A panel next spring will focus on strategies faculty and staff can use to embed student well-being into their work.
"We talk a lot about bringing a public health approach to a lot of these issues that impact students," said student wellness director Brian Vanderheyden. "This gives us the information to have a multifaceted approach to address it."
The university has a strong commitment to service delivery and resources and wants to find a better balance of proactive approaches, Vanderheyden said.
A three-part needs assessment included:
- Collecting three years' worth of student surveys on health and well-being from departments and units across campus to review what data are available and what is not being collected.
- A review of 40 professional publications for best practices and strategies for an institutional approach to health and well-being. The process netted 181 strategies and spurred "a self-assessment of where we are and where we can grow," Vanderheyden said.
- An on-campus focus group study of 201 ISU students in spring 2021.
A complete report on the needs assessment is expected by the end of the semester.
Two hundred one students were separated into 27 focus groups based on how they identified in one or more of 11 populations, ranging from LGBTQ+ to students with disabilities and first-generation students. Each focus group had four to 13 students.
Students responded to questions in four areas:
- General well-being and basic needs
- Mental health
- Power-based personal violence
- Substance use
Meeting basic needs and well-being included faculty keeping an open line of communication and providing flexibility with classes when challenges arise. Students asked for more awareness of mental health options and an effort to reduce the stigma around them. Results showed a desire for more counselors -- and increased diversity of counselors -- in student counseling services to reduce wait times.
"Those things are impacting all of our students in some way, and they are usually not struggling with one thing, but multiple things," Vanderheyden said. "Students talked about increased education and knowledge around those issues so faculty and staff are aware and can help them get connected to support."
Vanderheyden said faculty and staff can include practices in their lessons that promote student health and wellness. For example, slides at the beginning or end of lectures that promote resources or creating an assignment that checks in on student well-being. Faculty and staff also can attend Cyclone Support Training and use materials to increase connection to support.
Students also advocated for more training, awareness and resources for the campus community to help them feel safer. Increasing the number of SafeRide vehicles and routes would enhance feelings of safety on campus, especially at night.
To combat substance use, students asked for more events that do not include alcohol, especially on weekends. Student health and wellness began to address this with the first substance-free tailgate during a Saturday home football game this fall.
"It was successful.
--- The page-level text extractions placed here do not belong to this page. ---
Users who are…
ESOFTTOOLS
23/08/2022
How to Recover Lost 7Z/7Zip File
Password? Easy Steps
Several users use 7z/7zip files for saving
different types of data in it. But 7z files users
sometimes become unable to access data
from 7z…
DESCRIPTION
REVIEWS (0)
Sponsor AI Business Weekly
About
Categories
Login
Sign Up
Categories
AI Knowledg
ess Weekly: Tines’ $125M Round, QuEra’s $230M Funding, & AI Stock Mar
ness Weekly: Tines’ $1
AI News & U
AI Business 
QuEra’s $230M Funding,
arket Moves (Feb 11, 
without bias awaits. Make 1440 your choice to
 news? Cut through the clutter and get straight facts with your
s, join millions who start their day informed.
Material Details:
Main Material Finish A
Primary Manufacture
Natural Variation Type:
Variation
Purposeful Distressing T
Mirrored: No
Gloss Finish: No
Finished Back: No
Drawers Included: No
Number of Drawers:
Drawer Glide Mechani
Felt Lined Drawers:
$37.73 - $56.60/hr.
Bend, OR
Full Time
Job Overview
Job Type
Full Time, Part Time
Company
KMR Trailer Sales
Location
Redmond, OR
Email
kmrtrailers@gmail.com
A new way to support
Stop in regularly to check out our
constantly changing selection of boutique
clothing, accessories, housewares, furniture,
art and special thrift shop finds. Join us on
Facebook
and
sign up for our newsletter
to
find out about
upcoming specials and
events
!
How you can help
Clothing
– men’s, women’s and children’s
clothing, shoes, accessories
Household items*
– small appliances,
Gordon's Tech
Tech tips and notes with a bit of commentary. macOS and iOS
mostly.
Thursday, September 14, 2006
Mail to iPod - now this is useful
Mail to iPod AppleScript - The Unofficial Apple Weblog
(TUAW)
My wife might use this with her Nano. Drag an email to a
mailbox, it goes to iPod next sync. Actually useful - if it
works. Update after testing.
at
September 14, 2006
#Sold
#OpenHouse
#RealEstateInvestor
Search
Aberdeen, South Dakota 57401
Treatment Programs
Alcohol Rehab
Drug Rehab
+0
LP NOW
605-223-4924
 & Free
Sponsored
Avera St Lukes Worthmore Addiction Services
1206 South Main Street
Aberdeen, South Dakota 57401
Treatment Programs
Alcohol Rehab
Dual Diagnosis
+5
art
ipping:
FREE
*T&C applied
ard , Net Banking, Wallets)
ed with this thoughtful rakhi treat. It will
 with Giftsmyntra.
More than 100 students stopped by and gave a lot of positive feedback," Vanderheyden said. "We are creating a group that will work on that long term."
Vanderheyden shared general findings from the three pieces of the assessment:
- Most data look at risk factors and prevalence of an issue, leaving an opportunity to focus on what creates health among students.
- Much of the response and infrastructure is focused on service delivery for students in need, not health promotion. ISU needs both as part of a comprehensive approach to enhance its health promotion infrastructure.
- The university lacks an overarching public health approach -- for example, creating a health and well-being strategic plan.
- There are disparities in health across student populations, particularly among marginalized student populations.